Many other designers are looking to reconstruct menswear, finishing their garments as exquisitely as possible, but John Varvatos took the opposite route for spring. He chose instead to break down not just the structure of his clothes, but also the surface of the fabrics they were made from. Leather was laundered until it shrank, wools were rolled with plaster, knits were washed with coffee for a prestained effect, hems were frayed or torn apart and hand-stitched back together. Figure in the beaten-up accessories (shoes worn sockless, natch), and you had a composite image of a chic hobo, someone not a million miles away from Varvatos's current poster boy, the worn rock-warrior Iggy Pop. But if the dip- and garment-dyeing, the distressing and perforating, offered a master class in the pre-aging of clothes, these calculated imperfections didn't quite add up to the coherent force of Varvatos's fall showing. That said, Varvatos's unerring eye for detail yielded stand-out pieces, like a toggle-closed leather jacket and a snaky black linen suit. And the accessories, however battered, were also strong—bruised but unbowed.

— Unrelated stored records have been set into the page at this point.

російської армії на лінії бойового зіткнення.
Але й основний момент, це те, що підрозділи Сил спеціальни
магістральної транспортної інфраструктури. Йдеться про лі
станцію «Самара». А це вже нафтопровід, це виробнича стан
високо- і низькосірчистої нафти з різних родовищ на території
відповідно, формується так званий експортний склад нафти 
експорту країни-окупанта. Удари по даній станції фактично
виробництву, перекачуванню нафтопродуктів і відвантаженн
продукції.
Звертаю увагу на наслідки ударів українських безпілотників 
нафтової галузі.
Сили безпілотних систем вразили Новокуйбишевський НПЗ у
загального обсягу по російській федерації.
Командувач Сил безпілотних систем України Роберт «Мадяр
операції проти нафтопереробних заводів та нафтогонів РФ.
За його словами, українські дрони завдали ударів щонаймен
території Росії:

For his second line, John Varvatos USA, the rockophile designer dropped last season's college boy in the bowels of Irving Plaza circa '84. There was a New Wave flair to the shiny black suit worn with black-and-white striped rugby shirt and skinny tie, and a foretaste of grunge in the wrecked tees. Nice touch: One guy looked like he'd borrowed his dad's glen-plaid sports jacket.